Viewing 9 posts - 1 through 9 (of 9 total)
  • Calling home cinema boffs – playing films through my tv??
  • Jammy111
    Free Member

    So I need some help getting my movies to play on my TV. The tv is an LG 42LK530T and my movies are in a load of different formats (.mkv,.avi etc) currently stored on hard drives in my desktop pc.

    I have a laptop which can feed video to the TV through an HDMI cable, but have no idea how to get audio to play through the TV this way. Also connected to the TV is a PS3, but I don’t know how/if it is possible to stream HD .mkv files through this as it is all over a wireless network and I presume this won’t be able to cope with the high bit rates.

    A final option that I know about is plugging a usb stick directly into the tv, but the problem with this is that the tv only supports .divx and .mp4 files- I don’t know an easy way to repack my files into these container formats, and can’t be bothered re-encoding them all.

    Does anyone know of an easy way to get the films and audio to play through my tv?

    Cheers,

    Stoner
    Free Member

    Im no buff, but have started looking into this and something that caught my eye that I dont quite understand involves a sound bypass connector from your Mobo to your graphics card which then allows your graphics card to send sound along the HDMI I think. But someone much more knowledgeable than me might be able to clarify

    TurnerGuy
    Free Member

    You could look at one of those Popcorn boxes that advanced mp3 player sell.

    Jammy111
    Free Member

    sounds interesting, but that would have to work on my laptop as the desktop is in a different room.

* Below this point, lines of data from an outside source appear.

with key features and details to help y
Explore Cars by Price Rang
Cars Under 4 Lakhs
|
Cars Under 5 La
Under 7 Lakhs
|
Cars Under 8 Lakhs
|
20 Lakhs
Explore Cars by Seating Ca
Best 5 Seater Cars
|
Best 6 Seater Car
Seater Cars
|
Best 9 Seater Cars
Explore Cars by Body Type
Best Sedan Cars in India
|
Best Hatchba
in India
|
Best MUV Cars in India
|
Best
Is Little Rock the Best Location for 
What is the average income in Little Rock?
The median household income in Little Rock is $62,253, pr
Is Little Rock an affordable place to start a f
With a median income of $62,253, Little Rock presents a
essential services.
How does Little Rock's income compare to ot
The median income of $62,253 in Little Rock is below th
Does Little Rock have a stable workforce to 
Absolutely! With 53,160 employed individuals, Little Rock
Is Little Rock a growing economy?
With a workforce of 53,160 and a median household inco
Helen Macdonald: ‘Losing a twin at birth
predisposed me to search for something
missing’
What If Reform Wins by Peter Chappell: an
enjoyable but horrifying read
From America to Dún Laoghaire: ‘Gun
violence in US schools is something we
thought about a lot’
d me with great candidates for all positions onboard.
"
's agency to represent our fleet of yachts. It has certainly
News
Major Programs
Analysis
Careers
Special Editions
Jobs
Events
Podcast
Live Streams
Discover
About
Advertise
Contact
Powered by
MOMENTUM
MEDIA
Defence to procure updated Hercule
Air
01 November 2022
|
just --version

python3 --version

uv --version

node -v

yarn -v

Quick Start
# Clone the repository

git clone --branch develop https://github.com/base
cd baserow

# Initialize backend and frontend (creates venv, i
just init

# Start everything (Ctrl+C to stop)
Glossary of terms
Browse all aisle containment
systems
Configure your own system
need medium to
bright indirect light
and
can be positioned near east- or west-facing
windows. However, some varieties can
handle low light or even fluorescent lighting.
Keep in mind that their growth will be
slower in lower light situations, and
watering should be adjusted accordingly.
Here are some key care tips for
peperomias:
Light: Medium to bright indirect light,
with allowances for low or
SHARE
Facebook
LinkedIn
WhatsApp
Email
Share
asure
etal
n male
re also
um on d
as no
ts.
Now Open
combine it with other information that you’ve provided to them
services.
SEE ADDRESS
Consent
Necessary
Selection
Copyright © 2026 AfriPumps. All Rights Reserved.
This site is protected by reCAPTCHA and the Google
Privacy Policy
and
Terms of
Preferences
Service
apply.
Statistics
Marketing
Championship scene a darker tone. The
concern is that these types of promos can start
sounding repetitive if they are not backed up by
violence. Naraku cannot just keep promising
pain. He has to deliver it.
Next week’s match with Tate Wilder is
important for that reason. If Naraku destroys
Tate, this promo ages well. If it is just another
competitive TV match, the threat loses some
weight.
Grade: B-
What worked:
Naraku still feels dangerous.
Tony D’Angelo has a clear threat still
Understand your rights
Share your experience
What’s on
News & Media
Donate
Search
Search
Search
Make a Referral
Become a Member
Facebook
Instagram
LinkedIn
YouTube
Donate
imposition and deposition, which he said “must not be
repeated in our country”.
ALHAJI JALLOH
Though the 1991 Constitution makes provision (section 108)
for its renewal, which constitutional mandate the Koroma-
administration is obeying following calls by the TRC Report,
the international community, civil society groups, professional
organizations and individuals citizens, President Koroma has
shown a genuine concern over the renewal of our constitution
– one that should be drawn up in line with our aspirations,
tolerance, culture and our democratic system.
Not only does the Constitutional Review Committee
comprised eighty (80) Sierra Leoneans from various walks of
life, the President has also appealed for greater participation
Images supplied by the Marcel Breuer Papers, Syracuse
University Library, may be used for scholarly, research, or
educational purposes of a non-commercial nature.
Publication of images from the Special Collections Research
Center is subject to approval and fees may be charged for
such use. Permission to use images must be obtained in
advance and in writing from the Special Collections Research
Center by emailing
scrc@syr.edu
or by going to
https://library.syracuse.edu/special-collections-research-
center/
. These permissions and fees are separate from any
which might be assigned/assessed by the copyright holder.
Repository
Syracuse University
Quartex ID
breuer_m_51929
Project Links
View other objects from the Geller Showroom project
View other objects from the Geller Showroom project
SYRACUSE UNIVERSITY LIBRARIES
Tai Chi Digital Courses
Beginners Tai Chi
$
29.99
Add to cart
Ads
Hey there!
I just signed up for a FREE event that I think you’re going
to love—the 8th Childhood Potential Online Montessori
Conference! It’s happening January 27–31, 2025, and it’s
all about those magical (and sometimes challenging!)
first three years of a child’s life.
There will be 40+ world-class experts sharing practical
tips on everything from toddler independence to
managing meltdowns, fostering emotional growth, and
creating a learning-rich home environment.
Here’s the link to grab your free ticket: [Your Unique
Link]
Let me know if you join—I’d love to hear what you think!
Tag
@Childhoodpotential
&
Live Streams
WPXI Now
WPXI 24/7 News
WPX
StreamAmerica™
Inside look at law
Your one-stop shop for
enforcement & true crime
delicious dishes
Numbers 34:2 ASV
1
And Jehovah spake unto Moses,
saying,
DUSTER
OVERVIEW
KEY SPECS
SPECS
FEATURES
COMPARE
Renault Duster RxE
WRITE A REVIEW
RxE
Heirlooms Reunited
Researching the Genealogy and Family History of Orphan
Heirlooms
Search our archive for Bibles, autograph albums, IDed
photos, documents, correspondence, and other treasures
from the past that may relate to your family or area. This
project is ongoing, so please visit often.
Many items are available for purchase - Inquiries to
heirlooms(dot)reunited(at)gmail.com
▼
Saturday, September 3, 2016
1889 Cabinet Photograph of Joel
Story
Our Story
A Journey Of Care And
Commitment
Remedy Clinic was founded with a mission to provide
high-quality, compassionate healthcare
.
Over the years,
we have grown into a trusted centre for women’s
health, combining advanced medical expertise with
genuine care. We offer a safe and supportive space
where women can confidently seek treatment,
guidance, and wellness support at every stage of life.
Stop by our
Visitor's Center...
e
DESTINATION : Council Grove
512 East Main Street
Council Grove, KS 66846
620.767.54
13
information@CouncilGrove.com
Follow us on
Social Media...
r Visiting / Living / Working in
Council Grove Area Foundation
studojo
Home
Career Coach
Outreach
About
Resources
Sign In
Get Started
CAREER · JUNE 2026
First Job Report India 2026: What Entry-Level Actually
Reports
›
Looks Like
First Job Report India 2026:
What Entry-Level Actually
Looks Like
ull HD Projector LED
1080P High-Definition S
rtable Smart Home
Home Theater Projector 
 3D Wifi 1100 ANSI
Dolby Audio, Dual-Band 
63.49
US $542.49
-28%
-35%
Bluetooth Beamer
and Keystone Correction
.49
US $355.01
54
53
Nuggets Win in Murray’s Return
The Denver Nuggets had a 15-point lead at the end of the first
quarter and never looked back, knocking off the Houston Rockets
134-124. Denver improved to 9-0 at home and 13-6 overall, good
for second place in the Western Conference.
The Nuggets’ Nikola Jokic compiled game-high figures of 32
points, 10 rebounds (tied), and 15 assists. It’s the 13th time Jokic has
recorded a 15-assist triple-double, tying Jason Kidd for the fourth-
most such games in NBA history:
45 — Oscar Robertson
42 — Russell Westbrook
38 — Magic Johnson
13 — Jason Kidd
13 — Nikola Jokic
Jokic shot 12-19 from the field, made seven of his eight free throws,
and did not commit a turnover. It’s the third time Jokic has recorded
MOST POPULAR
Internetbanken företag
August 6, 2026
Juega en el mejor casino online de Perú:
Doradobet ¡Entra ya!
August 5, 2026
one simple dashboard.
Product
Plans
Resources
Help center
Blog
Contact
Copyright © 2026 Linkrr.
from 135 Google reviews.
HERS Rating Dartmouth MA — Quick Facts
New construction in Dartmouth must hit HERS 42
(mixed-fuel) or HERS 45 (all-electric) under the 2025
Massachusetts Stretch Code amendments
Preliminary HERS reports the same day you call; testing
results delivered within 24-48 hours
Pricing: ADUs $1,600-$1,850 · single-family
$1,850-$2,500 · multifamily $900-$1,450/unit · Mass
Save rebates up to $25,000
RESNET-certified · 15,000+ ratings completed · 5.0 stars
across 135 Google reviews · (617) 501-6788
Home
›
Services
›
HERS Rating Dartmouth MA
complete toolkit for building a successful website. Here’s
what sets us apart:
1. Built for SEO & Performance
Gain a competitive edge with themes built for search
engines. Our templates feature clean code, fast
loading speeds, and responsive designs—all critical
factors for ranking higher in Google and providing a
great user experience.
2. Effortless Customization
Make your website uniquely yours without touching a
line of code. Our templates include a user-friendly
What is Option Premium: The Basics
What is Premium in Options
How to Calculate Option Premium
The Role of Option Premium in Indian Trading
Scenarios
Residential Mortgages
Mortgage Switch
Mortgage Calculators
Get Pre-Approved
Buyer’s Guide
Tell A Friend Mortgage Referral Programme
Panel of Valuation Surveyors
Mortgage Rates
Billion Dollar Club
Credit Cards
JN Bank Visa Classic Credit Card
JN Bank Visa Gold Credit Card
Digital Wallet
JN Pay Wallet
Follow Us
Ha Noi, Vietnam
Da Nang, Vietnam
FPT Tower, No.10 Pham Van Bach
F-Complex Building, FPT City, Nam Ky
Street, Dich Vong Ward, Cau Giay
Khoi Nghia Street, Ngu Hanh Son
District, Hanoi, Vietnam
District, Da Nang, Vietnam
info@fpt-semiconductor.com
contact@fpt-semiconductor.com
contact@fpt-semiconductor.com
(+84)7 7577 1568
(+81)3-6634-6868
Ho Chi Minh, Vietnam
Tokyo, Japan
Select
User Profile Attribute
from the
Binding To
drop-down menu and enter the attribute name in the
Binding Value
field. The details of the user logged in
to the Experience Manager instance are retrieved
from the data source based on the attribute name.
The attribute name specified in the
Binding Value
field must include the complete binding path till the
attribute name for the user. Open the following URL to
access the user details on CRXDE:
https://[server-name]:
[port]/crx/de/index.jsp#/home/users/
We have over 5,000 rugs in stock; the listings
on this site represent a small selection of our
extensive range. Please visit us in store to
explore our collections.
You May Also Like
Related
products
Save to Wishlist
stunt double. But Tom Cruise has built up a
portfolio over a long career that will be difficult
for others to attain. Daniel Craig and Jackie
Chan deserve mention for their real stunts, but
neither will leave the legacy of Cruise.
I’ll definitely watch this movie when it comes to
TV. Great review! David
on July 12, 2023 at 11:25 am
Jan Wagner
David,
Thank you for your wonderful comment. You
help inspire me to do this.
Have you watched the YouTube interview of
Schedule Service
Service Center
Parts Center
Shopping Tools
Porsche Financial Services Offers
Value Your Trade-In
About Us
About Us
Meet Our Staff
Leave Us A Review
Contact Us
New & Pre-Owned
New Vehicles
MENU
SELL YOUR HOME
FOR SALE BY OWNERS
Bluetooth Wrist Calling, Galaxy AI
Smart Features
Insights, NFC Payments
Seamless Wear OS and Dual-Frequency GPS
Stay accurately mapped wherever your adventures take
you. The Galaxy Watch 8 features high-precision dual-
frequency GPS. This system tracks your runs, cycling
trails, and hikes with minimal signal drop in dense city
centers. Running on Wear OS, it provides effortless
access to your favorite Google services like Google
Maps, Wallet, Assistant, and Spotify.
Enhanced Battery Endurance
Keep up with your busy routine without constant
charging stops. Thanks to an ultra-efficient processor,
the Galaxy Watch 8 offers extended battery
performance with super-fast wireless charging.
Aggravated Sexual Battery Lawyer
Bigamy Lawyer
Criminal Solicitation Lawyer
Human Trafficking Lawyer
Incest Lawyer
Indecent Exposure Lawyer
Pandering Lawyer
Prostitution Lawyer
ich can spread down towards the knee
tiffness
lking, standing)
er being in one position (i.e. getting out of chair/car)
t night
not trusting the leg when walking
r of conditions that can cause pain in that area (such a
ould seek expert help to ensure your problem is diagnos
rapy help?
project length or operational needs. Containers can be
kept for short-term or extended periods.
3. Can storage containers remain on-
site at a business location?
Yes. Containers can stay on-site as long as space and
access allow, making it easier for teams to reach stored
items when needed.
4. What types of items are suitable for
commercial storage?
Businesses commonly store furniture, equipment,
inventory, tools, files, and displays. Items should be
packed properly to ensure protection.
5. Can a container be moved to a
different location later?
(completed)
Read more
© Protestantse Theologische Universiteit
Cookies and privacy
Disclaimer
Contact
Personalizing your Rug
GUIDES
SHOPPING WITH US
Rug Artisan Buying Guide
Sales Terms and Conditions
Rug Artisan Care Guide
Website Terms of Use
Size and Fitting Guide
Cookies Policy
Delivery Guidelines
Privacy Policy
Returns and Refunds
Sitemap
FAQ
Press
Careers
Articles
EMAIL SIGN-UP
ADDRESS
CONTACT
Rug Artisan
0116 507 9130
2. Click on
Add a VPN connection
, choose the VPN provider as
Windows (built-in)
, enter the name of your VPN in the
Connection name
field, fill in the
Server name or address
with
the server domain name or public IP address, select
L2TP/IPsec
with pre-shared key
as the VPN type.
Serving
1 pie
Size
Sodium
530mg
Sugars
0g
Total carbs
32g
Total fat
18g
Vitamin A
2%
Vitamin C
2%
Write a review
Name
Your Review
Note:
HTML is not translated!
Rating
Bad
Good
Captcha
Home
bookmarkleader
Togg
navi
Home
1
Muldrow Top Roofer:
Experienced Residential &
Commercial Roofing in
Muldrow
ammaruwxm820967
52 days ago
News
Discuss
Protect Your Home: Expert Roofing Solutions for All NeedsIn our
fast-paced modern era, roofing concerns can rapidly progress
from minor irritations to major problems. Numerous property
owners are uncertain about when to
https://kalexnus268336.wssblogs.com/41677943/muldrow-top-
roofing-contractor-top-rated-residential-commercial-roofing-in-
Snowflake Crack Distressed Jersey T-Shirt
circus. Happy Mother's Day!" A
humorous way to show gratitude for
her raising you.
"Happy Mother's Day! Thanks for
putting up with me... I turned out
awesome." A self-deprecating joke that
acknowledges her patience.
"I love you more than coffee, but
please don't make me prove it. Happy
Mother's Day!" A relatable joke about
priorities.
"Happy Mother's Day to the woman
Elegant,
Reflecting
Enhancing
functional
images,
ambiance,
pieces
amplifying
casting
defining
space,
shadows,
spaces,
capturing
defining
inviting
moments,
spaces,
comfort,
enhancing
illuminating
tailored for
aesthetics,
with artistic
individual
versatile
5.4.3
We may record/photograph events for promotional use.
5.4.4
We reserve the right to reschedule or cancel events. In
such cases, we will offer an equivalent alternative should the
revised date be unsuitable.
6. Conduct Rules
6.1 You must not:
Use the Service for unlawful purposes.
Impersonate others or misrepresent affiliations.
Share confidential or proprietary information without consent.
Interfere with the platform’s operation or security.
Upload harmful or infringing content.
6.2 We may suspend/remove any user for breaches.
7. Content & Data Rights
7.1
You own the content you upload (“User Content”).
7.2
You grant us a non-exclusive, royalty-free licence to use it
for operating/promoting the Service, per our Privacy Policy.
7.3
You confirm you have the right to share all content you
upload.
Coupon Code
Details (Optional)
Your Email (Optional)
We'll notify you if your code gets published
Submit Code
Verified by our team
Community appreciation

    ill have a little look into it!

    TurnerGuy
    Free Member

    Also – why would you want to put the audio through your TV – if you want to use your laptop then get a decent soundcard – like an Echo Indigo – and feed the sound into your hifi.

    Movies deserve at least decent stereo as there is normally quite a lot of effort put into the soundtrack which adds a surprising amount to the movie.

    Stoner
    Free Member

    http://www.ebay.co.uk/itm/WHDI-HD-TV-PC-Video-HDMI-Wireless-Transmitter-Receiver-/250836321607?pt=UK_ConsumerElectronics_WirelessVideoTransmitters_CA&hash=item3a67028547#ht_5531wt_902

    this is something else I was looking at, but I think Im going to go with 5m HDMI cable run through the floor. My Windows Media remote control is wireless, not IR so will work 5m away on the floor below.

    joemarshall
    Free Member

    Some laptops only send video down the HDMI cable. I have a feeling Macbooks are like this. If you have one of those, you’re stuck with either a)getting a connector box that takes audio + video port one end and outputs a single HDMI (they are quite expensive), or running separate audio cables.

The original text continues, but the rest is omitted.